Your goal ->
Restate every line of the material below word for word, skipping the images.

Records supplied ->
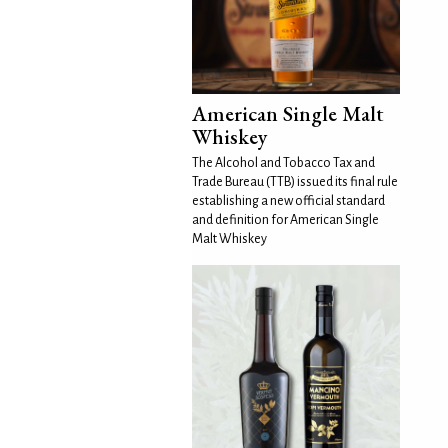
American Single Malt
Whiskey
The Alcohol and Tobacco Tax and
Trade Bureau (TTB) issued its final rule
establishing a new official standard
and definition for American Single
Malt Whiskey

The completed task ->
American Single Malt
Whiskey
The Alcohol and Tobacco Tax and
Trade Bureau (TTB) issued its final rule
establishing a new official standard
and definition for American Single
Malt Whiskey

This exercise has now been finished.